*** Block opens ***
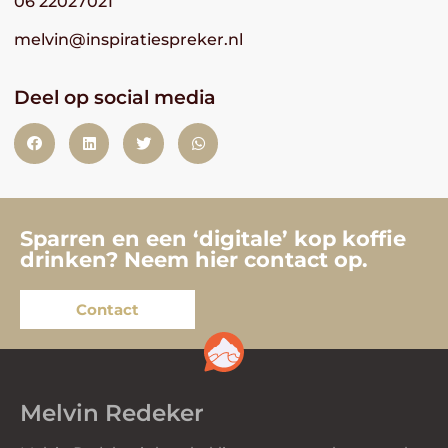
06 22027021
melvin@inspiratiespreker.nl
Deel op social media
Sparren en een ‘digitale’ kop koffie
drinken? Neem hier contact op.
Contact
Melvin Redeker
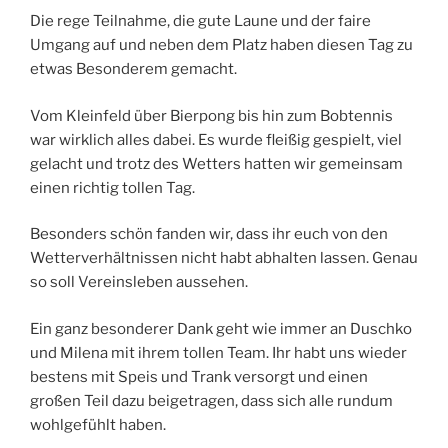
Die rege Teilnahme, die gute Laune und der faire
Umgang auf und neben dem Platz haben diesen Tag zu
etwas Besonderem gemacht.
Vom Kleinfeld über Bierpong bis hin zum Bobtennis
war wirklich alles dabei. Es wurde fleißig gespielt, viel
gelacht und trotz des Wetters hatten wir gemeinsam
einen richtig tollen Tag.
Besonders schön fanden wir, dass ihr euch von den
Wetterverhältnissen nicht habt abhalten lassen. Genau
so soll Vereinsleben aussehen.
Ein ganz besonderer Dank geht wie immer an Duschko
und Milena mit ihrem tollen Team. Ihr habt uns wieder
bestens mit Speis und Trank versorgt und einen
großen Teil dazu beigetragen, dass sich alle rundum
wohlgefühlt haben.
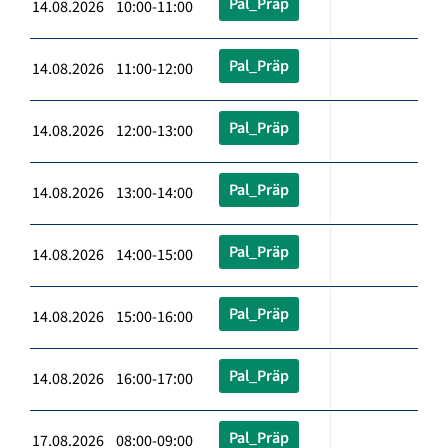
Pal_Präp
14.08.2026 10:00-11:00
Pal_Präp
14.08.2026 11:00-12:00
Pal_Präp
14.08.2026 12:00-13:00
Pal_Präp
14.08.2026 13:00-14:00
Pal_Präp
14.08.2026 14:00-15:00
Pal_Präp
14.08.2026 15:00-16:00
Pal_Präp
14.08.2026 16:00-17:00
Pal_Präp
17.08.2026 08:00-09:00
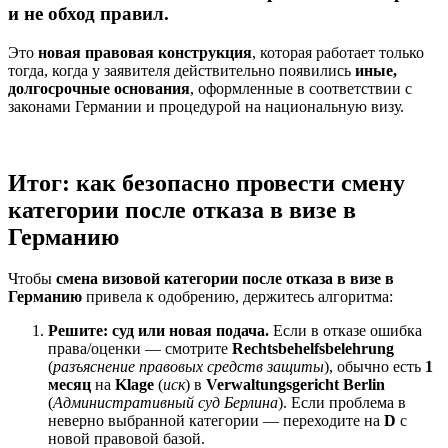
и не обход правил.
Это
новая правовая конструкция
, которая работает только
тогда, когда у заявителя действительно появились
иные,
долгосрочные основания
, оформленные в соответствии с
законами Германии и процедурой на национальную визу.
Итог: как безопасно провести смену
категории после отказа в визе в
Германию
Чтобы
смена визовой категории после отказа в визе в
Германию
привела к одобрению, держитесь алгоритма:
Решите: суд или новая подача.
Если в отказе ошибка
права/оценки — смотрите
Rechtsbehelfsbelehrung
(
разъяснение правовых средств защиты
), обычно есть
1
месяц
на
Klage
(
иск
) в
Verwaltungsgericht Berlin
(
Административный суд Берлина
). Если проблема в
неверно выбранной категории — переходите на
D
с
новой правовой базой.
*** Block closes ***
*** Block opens ***
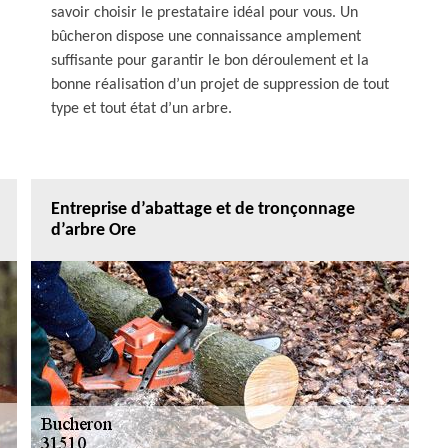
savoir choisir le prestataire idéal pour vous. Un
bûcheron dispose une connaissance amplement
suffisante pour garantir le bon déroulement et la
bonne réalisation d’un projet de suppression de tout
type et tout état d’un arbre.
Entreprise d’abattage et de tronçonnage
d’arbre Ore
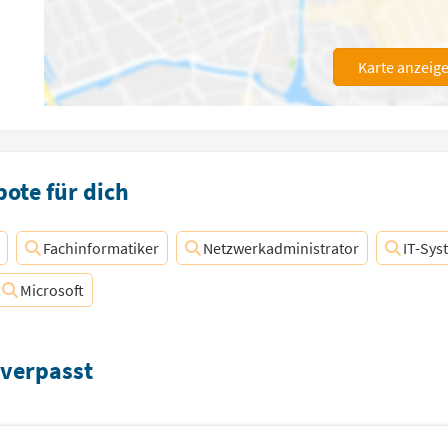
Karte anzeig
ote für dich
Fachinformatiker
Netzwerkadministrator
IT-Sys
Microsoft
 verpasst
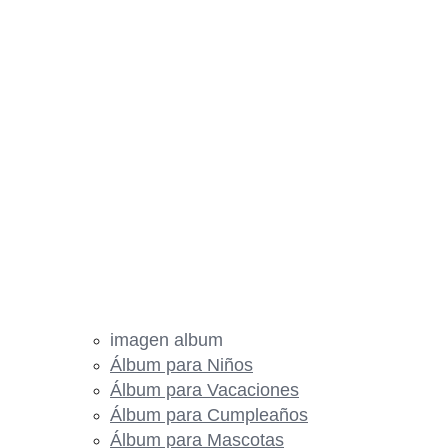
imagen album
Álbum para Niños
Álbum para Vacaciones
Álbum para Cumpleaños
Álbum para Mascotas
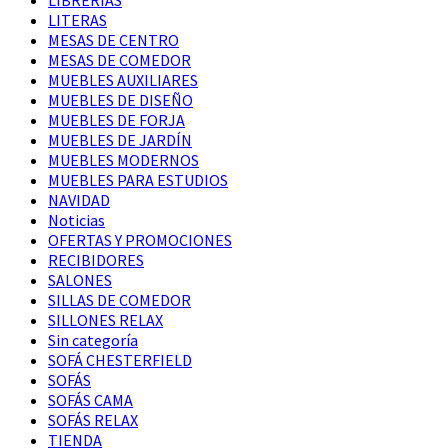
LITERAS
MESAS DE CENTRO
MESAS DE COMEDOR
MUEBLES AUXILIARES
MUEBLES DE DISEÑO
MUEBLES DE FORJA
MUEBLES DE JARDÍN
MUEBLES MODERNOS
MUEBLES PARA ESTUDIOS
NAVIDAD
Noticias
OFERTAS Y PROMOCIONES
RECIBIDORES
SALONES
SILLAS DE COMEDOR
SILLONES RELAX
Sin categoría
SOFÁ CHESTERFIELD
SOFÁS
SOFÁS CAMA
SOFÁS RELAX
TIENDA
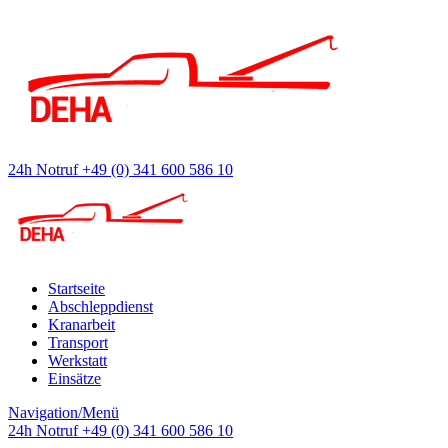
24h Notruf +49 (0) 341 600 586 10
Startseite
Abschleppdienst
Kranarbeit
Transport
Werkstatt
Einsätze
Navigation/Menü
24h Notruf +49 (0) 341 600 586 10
*** Block closes ***
*** Block opens ***
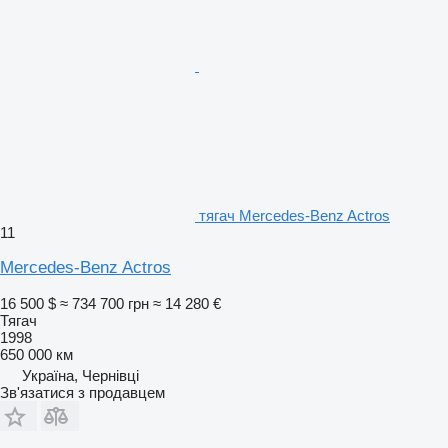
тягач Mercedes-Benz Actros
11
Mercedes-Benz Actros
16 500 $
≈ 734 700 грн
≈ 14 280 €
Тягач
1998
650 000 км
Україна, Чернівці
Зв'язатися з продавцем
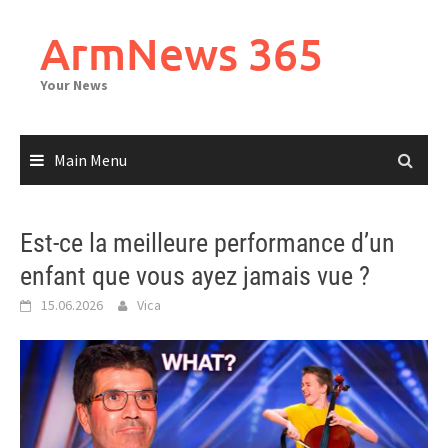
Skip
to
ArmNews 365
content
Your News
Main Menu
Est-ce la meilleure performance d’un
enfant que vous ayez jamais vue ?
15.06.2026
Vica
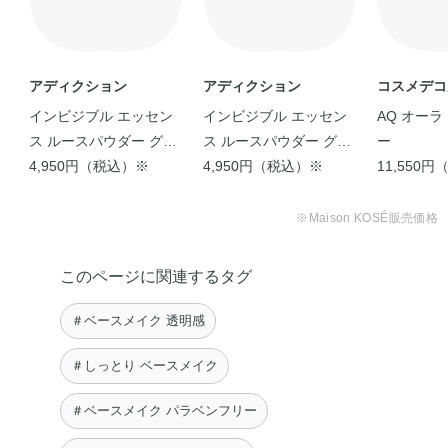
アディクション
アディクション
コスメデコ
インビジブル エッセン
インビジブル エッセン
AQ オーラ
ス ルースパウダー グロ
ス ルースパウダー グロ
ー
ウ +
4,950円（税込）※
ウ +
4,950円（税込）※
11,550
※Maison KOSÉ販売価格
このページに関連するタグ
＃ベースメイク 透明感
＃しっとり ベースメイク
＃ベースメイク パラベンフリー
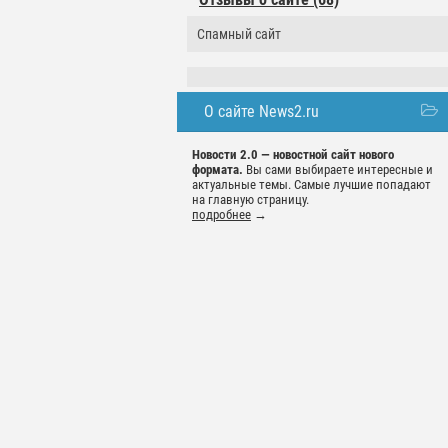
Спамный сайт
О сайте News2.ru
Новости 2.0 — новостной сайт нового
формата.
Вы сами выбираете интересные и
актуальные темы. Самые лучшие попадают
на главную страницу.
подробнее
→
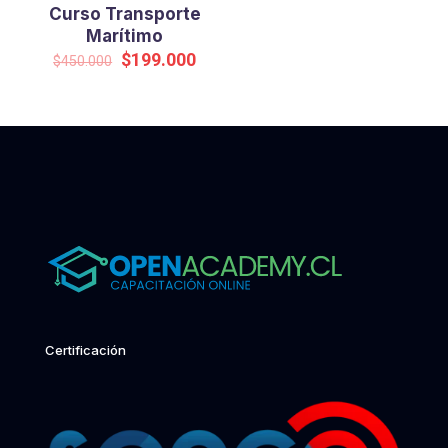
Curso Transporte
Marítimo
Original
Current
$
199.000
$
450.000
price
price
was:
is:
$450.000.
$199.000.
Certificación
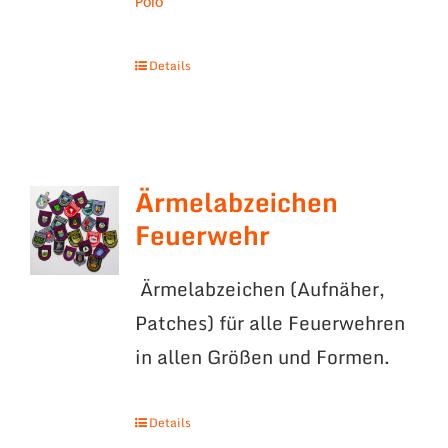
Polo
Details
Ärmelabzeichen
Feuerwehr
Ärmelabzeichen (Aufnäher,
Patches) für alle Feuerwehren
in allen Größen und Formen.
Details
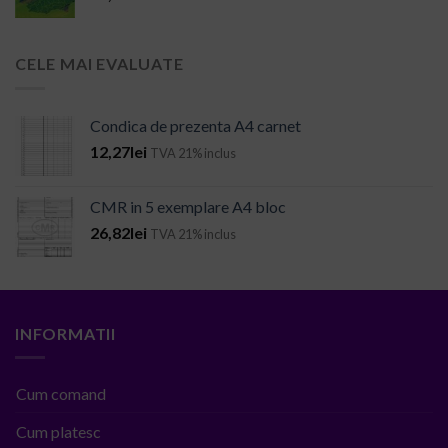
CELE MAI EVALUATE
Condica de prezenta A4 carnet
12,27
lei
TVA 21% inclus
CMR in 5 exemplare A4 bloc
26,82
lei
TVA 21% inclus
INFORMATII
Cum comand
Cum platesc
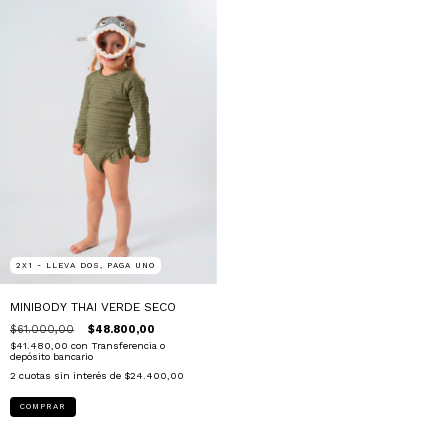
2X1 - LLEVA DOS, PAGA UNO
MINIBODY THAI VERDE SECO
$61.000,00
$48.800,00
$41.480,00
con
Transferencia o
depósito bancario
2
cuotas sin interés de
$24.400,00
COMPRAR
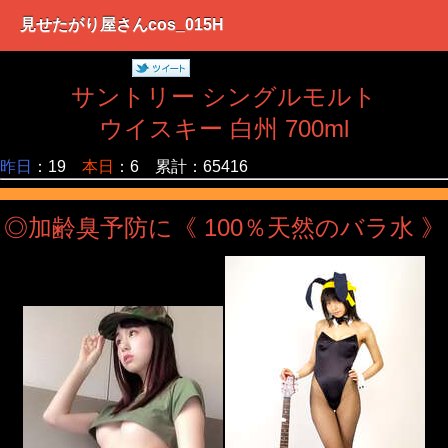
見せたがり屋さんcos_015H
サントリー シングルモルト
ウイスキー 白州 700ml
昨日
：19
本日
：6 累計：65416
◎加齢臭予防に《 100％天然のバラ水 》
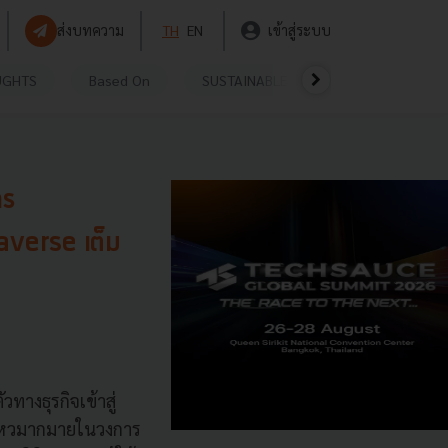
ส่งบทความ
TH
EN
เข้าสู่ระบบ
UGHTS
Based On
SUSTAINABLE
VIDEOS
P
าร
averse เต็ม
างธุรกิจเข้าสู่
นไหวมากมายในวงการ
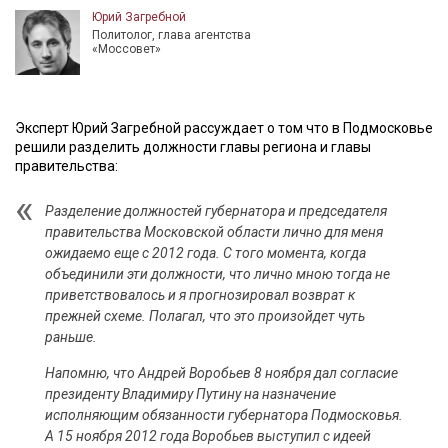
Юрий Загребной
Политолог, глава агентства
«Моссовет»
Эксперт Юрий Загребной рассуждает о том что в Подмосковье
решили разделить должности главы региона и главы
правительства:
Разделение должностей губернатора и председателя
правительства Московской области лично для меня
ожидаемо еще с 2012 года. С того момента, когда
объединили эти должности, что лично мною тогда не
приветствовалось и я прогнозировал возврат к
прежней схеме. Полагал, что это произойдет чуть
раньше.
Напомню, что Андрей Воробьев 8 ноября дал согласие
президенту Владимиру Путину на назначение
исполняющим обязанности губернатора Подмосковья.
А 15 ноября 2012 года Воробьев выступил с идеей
*** Block closes ***
#### TASK STATEMENT
Using the entries above, repeat exactly the lines from the one with "06 22027021" to the one with "einen richtig tollen Tag.", both included, and leave the pictures behind.

#### SOLUTION FOR THIS PROBLEM
06 22027021
melvin@inspiratiespreker.nl
Deel op social media
Sparren en een ‘digitale’ kop koffie
drinken? Neem hier contact op.
Contact
Melvin Redeker
Die rege Teilnahme, die gute Laune und der faire
Umgang auf und neben dem Platz haben diesen Tag zu
etwas Besonderem gemacht.
Vom Kleinfeld über Bierpong bis hin zum Bobtennis
war wirklich alles dabei. Es wurde fleißig gespielt, viel
gelacht und trotz des Wetters hatten wir gemeinsam
einen richtig tollen Tag.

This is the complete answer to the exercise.